Exercising Stock Options
Deducting Expenses by Korean Subsidiaries

This update summarizes two recent rulings of the National Tax Tribunal and the Ministry of Finance and Economy regarding (i) the taxation of stock options granted by a foreign parent company to the employees of its Korean subsidiary, and (ii) the deductibility of expenses incurred by the foreign-invested company in connection with the stock options.

Exercising Stock Options

Korean tax law stipulates the categories of income that are subject to individual income tax. Prior to December 29 2000, an employee's income which was earned through exercising stock options (ie, the difference between the exercise price and market value of the stock options) was untaxed.
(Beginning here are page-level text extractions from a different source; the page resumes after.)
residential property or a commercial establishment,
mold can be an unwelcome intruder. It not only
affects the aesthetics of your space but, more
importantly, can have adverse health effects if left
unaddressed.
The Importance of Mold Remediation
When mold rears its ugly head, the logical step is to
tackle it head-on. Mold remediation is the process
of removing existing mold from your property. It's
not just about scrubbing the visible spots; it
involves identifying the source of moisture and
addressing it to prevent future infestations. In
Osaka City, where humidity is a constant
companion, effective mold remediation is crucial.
The revised Individual Income Tax Law, which took effect on January 1 2001, classifies such income as 'other income' if it is earned (i) through exercising stock options after retirement, or (ii) exercising stock options which were granted outside the employment relationship (Article 21(1)(22)).
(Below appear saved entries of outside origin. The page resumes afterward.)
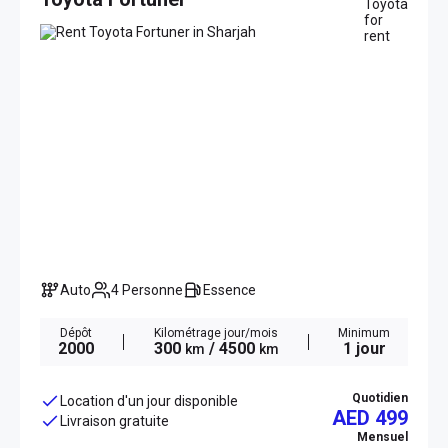
Auto
4 Personne
Essence
Dépôt
Kilométrage jour/mois
Minimum
2000
300
/ 4500
1 jour
km
km
Quotidien
Location d'un jour disponible
AED 499
Livraison gratuite
Mensuel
In recent cases, a group of employees asserted that their taxed income should not be classified as 'earned' because they worked for a Korean subsidiary rather than a foreign parent company and, therefore, the stock options were not connected directly to their employment relationships.
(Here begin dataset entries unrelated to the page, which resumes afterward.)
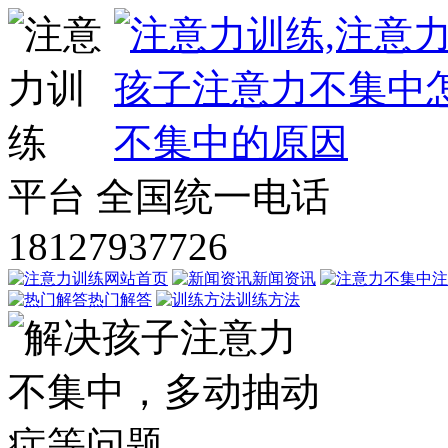
平台
全国统一电话
18127937726
网站首页
新闻资讯
注
热门解答
训练方法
The National Tax Tribunal held that such monies should be classified as 'earned' Class B income (Kook Shim 2002 Suh 25, February 9 2002).(1) The tribunal reasoned that (i) the foreign parent company had granted the stock options in exchange for services rendered by the employees to the Korean subsidiary, and (ii) the employees were utilized by the foreign parent company through the Korean subsidiary within the context of an employment relationship.

The tribunal's landmark decision is the first to examine the taxation of income earned by an employee through exercising stock options granted by a foreign parent company. The employees have appealed to the Administrative Court and a decision is pending.

Deducting Expenses by Korean Subsidiaries

In a separate ruling, the Ministry of Finance and Economy considered whether a Korean subsidiary can deduct as an expense that part of an employee's income earned through exercising stock options, granted by the foreign parent company, where the Korean subsidiary bears the expense (Jae Bup In 46012-82, April 23 2002).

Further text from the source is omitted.